Sox6 is degraded by proteasome in C2C12 cells. (A) Time course of Trip12, Sox6, and Tbp protein levels in C2C12 cells in the presence of cycloheximde (CHX) analyzed by Western blotting using a 4-15% gradient gel (n = 3). (B) Densitometric analysis of the Western blot in (A). Band intensity of each protein was normalized to that of 0 h in CHX and represented as mean ± SD (n = 3). (C) Validation of Psmd1 knockdown by siRNA. Total RNA was extracted from mock- or siRNA-transfected C2C12 cells, and the mRNA level of Psmd1 (the gene encoding a regulatory subunit of the 26S proteasome) was quantified by RT-qPCR. Data are normalized to EGFP siRNA-transfected cells and represented as mean ± SD (n = 3). (D) A Western blot using a 7.5% gel showing an increase in the Sox6 protein level in Psmd1 siRNA-transfected C2C12 cells. (E) Densitometric analysis of Western blotting results shows a ~4 fold increase in the Sox6 protein level in Psmd1 siRNA-treated C2C12 cells. A smaller increase was observed for Tbp protein. Data are normalized for those from EGFP siRNA-transfected cells and represented as mean ± SD (n = 3). (F) Psmd1 knockdown reduced the mRNA level of Myh7, a known target of Sox6. Data are normalized to EGFP siRNA-transfected cells and represented as mean ± SD (n = 3). **p < 0.005.

Figure 6

Trip12 modulates mRNA levels of fiber-type-specific genes in differentiating C2C12 cells.

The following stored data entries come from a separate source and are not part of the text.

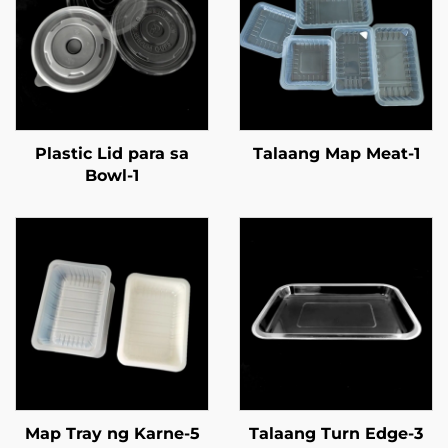
Plastic Lid para sa
Talaang Map Meat-1
Bowl-1
Map Tray ng Karne-5
Talaang Turn Edge-3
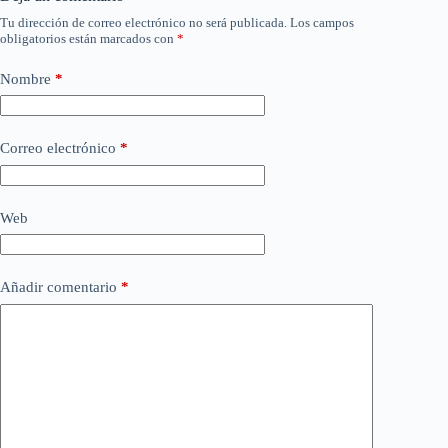
Tu dirección de correo electrónico no será publicada.
Los campos
obligatorios están marcados con
*
Nombre
*
Correo electrónico
*
Web
Añadir comentario
*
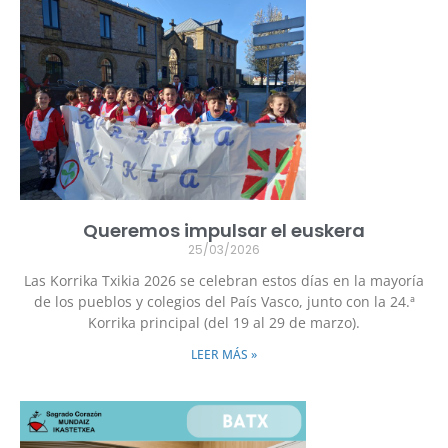
Queremos impulsar el euskera
25/03/2026
Las Korrika Txikia 2026 se celebran estos días en la mayoría
de los pueblos y colegios del País Vasco, junto con la 24.ª
Korrika principal (del 19 al 29 de marzo).
LEER MÁS »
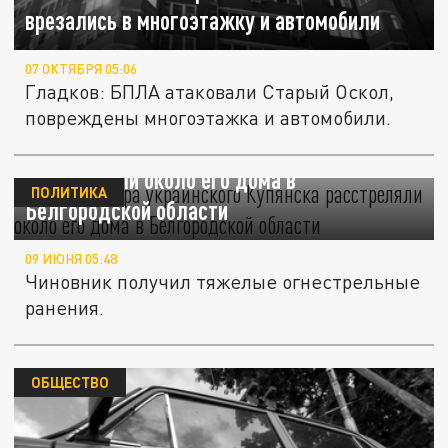
врезались в многоэтажку и автомобили
07 ОКТЯБРЯ 05:06
Гладков: БПЛА атаковали Старый Оскол,
повреждены многоэтажка и автомобили.
Бывшего мэра украинского Купянска
расстреляли около его дома в
ПОЛИТИКА
Белгородской области
09 ИЮНЯ 05:48
Чиновник получил тяжелые огнестрельные
ранения.
ОБЩЕСТВО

C2C12 cells were transfected with siRNA for either EGFP (negative control) or Trip12, and medium was switched to DM 24 h after transfection to induce differentiation into myotubes. Total RNA was then extracted every 24 h, and the time course of mRNA levels of Trip12, Myh4 (MyHC-IIb), Myh7 (MyHC-I/β), and myogenin (Myog) were quantified by RT-qPCR using Huwe1 and Tbp as reference genes (see the Methods section for details). Data are normalized for those from EGFP siRNA-transfected cells and represented as mean ± SD (n=3). No expression change between EGFP siRNA- and Trip12 siRNA-transfected samples is expressed as 1 on the graph. *p < 0.05, **p < 0.01, ***p < 0.005.